## What you should do
Nothing may be dropped. Retype the whole listing exactly.

## Provided records
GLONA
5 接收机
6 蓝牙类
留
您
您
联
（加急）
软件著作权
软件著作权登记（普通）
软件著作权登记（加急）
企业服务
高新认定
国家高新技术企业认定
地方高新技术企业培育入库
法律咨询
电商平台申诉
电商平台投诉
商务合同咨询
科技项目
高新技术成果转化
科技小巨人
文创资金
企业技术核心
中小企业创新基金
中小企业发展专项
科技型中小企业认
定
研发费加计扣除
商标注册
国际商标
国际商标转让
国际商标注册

## Reply to the task
GLONA
5 接收机
6 蓝牙类
留
您
您
联
（加急）
软件著作权
软件著作权登记（普通）
软件著作权登记（加急）
企业服务
高新认定
国家高新技术企业认定
地方高新技术企业培育入库
法律咨询
电商平台申诉
电商平台投诉
商务合同咨询
科技项目
高新技术成果转化
科技小巨人
文创资金
企业技术核心
中小企业创新基金
中小企业发展专项
科技型中小企业认
定
研发费加计扣除
商标注册
国际商标
国际商标转让
国际商标注册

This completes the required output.